Each year, Paul moves the strip 10 inches, ensuring the strip doesn’t become too acidic, and the fertiliser is banded evenly through the whole soil profile.
Data collection from the technology includes EC (electro conductivity) maps, yield maps, smart firmers on the planter, and grid sampling. All the data is used in decision making.
EC mapping is another way to gain more information about the variability in the soil. The resulting EC maps are used to define management zones for precision agriculture applications, such as variable rate application of seed and fertiliser.
Yield maps are produced at harvest time from the harvester which also shows the variability in the yield across the paddock.
Smart firmers are electronic attachments to the planter. They are collecting data from the soil on CEC (cation exchange capacity), moisture and temperature on the day of planting, and organic matter amongst other features.

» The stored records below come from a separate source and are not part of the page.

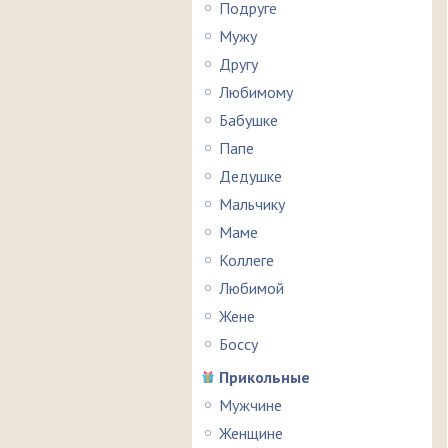
Подруге
Мужу
Другу
Любимому
Бабушке
Папе
Дедушке
Мальчику
Маме
Коллеге
Любимой
Жене
Боссу
Прикольные
Мужчине
Женщине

Grid sampling is where each field has been divided into one-hectare zones which are soil sampled individually. The results are then put through a computer program which produces a map of where the different rates of fertiliser will be spread and seed will be planted.
“The first 12-hectare block is in its ninth season and we are really seeing the benefits now. Soil structure is returning slowly, worm life is back and weeds are not being spread around the paddock.
“It is conserving moisture and is the highest yielding block in both dry years and good years. Two seasons ago we harvested 27.5 tonnes DM/ha of maize from it.
“That is after 48 years of consecutive maize crops!”